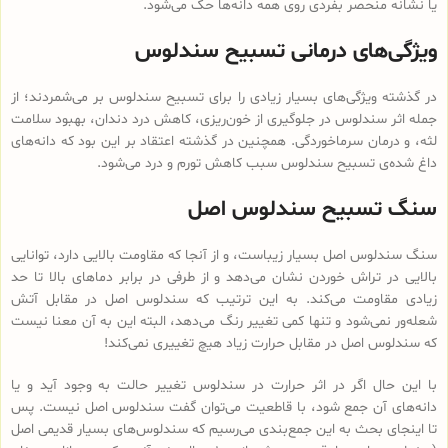
یا نشانه منحصر بفردی روی همه دانه‌ها حک می‌شود.
ویژگی‌های درمانی تسبیح سندلوس
در گذشته ویژگی‌های بسیار زیادی را برای تسبیح سندلوس بر می‌شمردند؛ از
جمله اثر سندلوس در جلوگیری از خون‌ریزی، کاهش درد دندان، بهبود سلامت
لثه، و درمان سرماخوردگی. همچنین در گذشته اعتقاد بر این بود که دانه‌های
داغ شده‌ی تسبیح سندلوس سبب کاهش تورم و درد می‌شود.
سنگ تسبیح سندلوس اصل
سنگ سندلوس اصل بسیار زیباست، و از آنجا که مقاومت بالایی دارد، توانایی
بالایی در تراش خوردن نشان می‌دهد و از طرفی در برابر دماهای بالا تا حد
زیادی مقاومت می‌کند. به این ترتیب که سندلوس اصل در مقابل آتش
شعله‌ور نمی‌شود و تنها کمی تغییر رنگ می‌دهد، البته این به آن معنا نیست
که سندلوس اصل در مقابل حرارت زیاد هیچ تغییری نمی‌کند!
با این حال اگر در اثر حرارت در سندلوس تغییر حالت به وجود آید و یا
دانه‌های آن جمع شود، با قاطعیت می‌توان گفت سندلوس اصل نیست. پس
تا اینجای بحث به این جمع‌بندی می‌رسیم که سندلوس‌های بسیار قدیمی اصل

□ □ □ □

### [DESCRIPTION OF THE TASK]
When a picture appears among the entries, skip it; transcribe everything else exactly.

### [SOLUTION BELOW]
یا نشانه منحصر بفردی روی همه دانه‌ها حک می‌شود.
ویژگی‌های درمانی تسبیح سندلوس
در گذشته ویژگی‌های بسیار زیادی را برای تسبیح سندلوس بر می‌شمردند؛ از
جمله اثر سندلوس در جلوگیری از خون‌ریزی، کاهش درد دندان، بهبود سلامت
لثه، و درمان سرماخوردگی. همچنین در گذشته اعتقاد بر این بود که دانه‌های
داغ شده‌ی تسبیح سندلوس سبب کاهش تورم و درد می‌شود.
سنگ تسبیح سندلوس اصل
سنگ سندلوس اصل بسیار زیباست، و از آنجا که مقاومت بالایی دارد، توانایی
بالایی در تراش خوردن نشان می‌دهد و از طرفی در برابر دماهای بالا تا حد
زیادی مقاومت می‌کند. به این ترتیب که سندلوس اصل در مقابل آتش
شعله‌ور نمی‌شود و تنها کمی تغییر رنگ می‌دهد، البته این به آن معنا نیست
که سندلوس اصل در مقابل حرارت زیاد هیچ تغییری نمی‌کند!
با این حال اگر در اثر حرارت در سندلوس تغییر حالت به وجود آید و یا
دانه‌های آن جمع شود، با قاطعیت می‌توان گفت سندلوس اصل نیست. پس
تا اینجای بحث به این جمع‌بندی می‌رسیم که سندلوس‌های بسیار قدیمی اصل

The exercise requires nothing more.